Au bureau, il est recommandé de surcroît d’éteindre son ordinateur quand on ne l’utilise pas, de réduire la luminosité de son écran, et d’éteindre la lumière dans les pièces inoccupées.

Des gisements d’économie existent même pour des mesures qui semblent anodines, comme le fait d’éteindre la lumière en partant. Le 30 août, Le Temps montrait la surconsommation d’électricité pour l’éclairage par le secteur tertiaire, qui représente à lui seul 13% de la consommation nationale.

Une première étape avant la crise. Alors bien sûr, ces mesures peuvent paraître dérisoires et rappellent le fameux «faites pipi sous la douche». Mais «chaque kilowattheure, qu’il soit consommé ou économisé, compte», a martelé le conseiller fédéral Guy Parmelin.

C’est que pour l’heure, il ne s’agit que du premier étage de la fusée, rappelle Guy Parmelin, questionné sur la situation Ostral, qui ne devient active qu’en cas de pénurie avérée d’électricité.

«En cas de pénurie, nous lancerons d’abord des appels plus pressants avant d’en arriver là, et avant de passer à la bascule obligatoire des installations bi-combustibles (à gaz et à mazout, ndlr.).»

Car pour l’instant, l’heure n’est pas au contingentement, rappelle Guy Parmelin:

«Cette campagne a un seul objectif: éviter une pénurie de gaz et d’électricité. On parle d’une campagne de sensibilisation qui doit inciter à des gestes “faciles” pour économiser l’énergie. Mais ce ne sont pas de petites mesures qu’il faut commencer aujourd’hui et oublier demain! En cas de tensions, on pourra aller plus loin sur la sensibilisation avant de passer à l’étape suivante.»

Les priorités. Au final, cette campagne concerne principalement le gaz, dont l’approvisionnement a dernièrement été au cœur des tensions entre la Suisse et ses voisins européens, sur fond de guerre en Ukraine.

«La priorité, c’est pour l’instant le gaz. Une table ronde sur l’électricité sera organisée lundi prochain.»

Et pour cause: le chauffage représente 40% de la consommation de gaz en Suisse, d’où les appels de la campagne à baisser le thermostat des radiateurs, ou à privilégier les douches au bain. «C’est impossible d’y arriver sans impliquer les particuliers», a déclaré Guy Parmelin. Malgré la situation hétérogène du bâti, Simonetta Sommaruga rappelait:

«1°C en moins sur le chauffage permet d’économiser, en moyenne, 5 à 6% de consommation d’énergie.»

Le chantier est également politique: les projets d’ordonnance en cas de pénurie de gaz ont dans le même temps été mises en consultation. «Cela passe notamment par l’exemption du monitoring de la loi sur le CO2 pour les installations bicombustibles, dans l’hypothèse où elles soient obligées de basculer du gaz vers le mazout.»

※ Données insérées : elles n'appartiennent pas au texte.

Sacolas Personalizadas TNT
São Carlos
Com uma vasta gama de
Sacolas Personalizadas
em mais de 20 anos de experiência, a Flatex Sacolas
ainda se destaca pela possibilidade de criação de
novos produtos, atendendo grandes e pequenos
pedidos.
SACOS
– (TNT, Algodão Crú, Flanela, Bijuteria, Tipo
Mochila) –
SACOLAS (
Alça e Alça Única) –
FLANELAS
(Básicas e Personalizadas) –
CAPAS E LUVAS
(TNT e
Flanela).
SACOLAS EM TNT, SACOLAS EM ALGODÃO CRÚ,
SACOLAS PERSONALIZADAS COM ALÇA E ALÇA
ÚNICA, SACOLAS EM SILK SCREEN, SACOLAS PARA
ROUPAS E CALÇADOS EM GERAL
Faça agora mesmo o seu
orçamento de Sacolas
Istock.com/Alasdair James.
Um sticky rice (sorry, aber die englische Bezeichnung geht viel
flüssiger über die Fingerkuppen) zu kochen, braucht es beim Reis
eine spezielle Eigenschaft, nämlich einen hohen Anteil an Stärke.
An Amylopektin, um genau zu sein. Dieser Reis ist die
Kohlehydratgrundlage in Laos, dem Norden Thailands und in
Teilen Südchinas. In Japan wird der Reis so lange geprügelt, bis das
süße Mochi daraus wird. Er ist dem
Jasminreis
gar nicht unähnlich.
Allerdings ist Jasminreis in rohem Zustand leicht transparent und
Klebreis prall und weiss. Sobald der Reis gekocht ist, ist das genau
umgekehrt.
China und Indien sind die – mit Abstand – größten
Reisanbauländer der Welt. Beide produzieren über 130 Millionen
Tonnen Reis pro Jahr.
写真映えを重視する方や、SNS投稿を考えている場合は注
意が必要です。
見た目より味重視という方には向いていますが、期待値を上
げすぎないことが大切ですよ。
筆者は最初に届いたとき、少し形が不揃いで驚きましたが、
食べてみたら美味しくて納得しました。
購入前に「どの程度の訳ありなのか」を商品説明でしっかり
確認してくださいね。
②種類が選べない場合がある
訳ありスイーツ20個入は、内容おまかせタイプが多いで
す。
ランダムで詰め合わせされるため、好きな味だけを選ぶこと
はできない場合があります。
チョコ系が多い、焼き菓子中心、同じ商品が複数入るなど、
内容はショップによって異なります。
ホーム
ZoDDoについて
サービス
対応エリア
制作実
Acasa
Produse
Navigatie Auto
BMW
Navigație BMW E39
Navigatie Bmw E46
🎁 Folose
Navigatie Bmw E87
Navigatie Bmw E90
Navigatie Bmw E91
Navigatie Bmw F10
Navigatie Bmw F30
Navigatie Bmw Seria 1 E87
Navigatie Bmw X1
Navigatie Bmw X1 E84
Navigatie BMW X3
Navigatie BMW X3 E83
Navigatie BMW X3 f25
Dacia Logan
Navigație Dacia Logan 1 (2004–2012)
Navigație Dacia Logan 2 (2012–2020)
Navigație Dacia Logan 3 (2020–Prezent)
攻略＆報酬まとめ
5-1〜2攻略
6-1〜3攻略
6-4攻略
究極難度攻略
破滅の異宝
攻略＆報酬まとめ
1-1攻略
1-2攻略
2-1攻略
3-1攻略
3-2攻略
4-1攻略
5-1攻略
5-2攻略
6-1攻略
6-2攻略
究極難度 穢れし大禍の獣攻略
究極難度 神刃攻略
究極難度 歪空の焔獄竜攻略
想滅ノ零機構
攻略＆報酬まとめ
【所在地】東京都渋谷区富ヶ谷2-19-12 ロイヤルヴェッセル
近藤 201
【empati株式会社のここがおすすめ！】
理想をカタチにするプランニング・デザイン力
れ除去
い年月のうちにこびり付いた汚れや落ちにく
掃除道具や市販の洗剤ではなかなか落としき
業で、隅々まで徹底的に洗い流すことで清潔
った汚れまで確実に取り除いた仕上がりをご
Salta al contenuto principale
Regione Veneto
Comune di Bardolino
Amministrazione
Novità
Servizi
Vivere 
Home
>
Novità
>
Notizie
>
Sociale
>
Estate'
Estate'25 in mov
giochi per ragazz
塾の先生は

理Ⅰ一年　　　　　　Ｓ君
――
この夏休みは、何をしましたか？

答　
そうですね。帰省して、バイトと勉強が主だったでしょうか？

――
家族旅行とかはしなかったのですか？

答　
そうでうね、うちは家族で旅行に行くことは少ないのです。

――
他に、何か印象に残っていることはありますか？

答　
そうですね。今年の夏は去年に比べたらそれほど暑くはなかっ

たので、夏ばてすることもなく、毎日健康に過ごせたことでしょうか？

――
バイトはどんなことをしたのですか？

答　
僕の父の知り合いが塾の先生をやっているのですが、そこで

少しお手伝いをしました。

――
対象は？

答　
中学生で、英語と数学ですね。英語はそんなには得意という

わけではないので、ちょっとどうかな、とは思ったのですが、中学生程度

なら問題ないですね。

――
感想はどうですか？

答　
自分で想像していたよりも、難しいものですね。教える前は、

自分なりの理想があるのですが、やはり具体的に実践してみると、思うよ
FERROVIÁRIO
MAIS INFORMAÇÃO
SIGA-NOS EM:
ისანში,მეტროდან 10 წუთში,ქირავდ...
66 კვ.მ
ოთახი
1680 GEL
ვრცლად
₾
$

Quid des foyers les plus pauvres? «Le Conseil fédéral est conscient que la hausse des prix de l’énergie frappe d’abord les ménages les plus modestes», avance Guy Parmelin, précisant que le Conseil fédéral n’estime pas nécessaire la mise en place d’aides financières à ce stade.

Dans tous les cas, la baisse des thermostats dans les immeubles ne devrait pas descendre sous les 19°C. «Il existe une jurisprudence du tribunal fédéral, selon laquelle en dessous, il peut y avoir défaut de la chose louée.»

Bilan des courses. Dans le meilleur des mondes, la Confédération n’aurait pas à déployer les prochaines phases de son plan. Mais le contexte géopolitique et économique international demeure incertain. Reste à savoir si le consommateur, destinataire final de la campagne d’information, même «sensibilisé», prendra suffisamment la situation au sérieux. Pas sûr, alors que les flyers lui demandent avant toute autre chose d’éteindre sa machine à café ou de cuisiner avec un couvercle…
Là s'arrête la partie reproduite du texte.